What the task requires
Among the entries that follow, the required portion opens with the line containing "So funktioniert umzuege.de" and closes with the line containing "benötigte Helferanzahl. Zudem können Sie so". Give that portion again exactly, and nothing else.

━━━━━ Material for this task ━━━━━

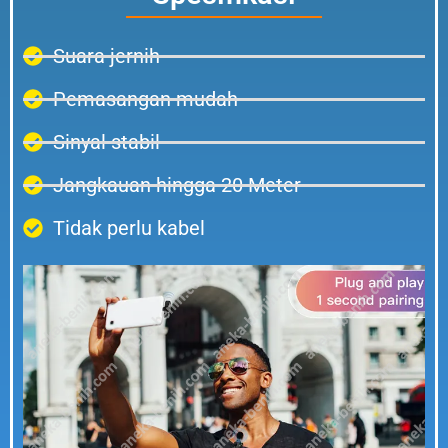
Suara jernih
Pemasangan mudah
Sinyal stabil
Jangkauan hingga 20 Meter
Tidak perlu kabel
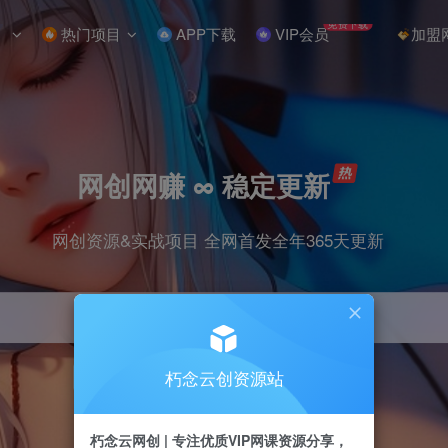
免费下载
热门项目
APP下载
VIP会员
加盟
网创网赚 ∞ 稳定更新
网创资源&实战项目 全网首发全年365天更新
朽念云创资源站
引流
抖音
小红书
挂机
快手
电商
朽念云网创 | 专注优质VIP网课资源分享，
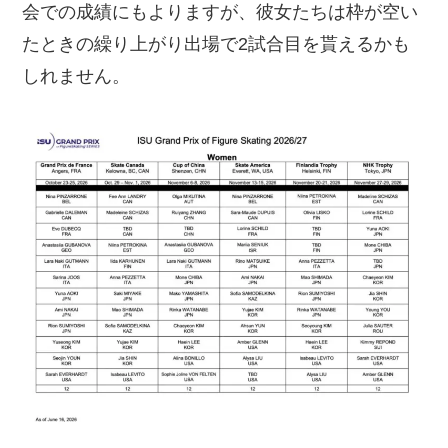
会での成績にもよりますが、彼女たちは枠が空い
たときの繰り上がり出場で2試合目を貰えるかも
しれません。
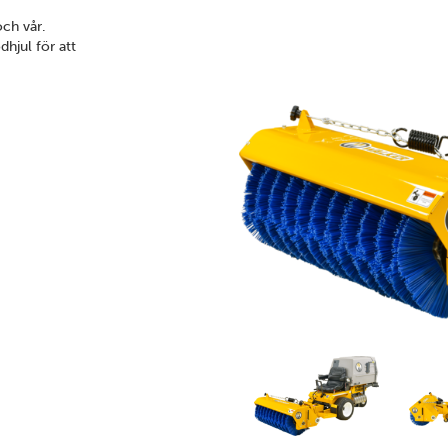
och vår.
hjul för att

━━━━━
━━━━━ Material for this task ━━━━━

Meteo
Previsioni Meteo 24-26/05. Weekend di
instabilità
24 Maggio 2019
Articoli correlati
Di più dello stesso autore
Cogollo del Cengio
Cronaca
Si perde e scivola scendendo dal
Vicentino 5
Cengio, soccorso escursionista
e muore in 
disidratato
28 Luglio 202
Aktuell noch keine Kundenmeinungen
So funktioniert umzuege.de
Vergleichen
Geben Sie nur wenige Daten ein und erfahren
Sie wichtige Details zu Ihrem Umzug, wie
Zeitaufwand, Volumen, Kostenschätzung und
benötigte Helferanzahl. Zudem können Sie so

━━━━━
━━━━━ Material for this task ━━━━━

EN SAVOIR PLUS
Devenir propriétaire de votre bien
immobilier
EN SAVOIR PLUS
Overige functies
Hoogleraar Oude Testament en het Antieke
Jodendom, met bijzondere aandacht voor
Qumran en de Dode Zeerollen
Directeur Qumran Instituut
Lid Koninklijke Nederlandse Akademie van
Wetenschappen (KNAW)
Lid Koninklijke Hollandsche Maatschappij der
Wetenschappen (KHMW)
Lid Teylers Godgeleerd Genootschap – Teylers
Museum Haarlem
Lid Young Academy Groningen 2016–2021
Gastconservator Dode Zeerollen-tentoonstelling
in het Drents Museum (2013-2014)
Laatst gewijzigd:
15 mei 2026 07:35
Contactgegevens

━━━━━

Written response
So funktioniert umzuege.de
Vergleichen
Geben Sie nur wenige Daten ein und erfahren
Sie wichtige Details zu Ihrem Umzug, wie
Zeitaufwand, Volumen, Kostenschätzung und
benötigte Helferanzahl. Zudem können Sie so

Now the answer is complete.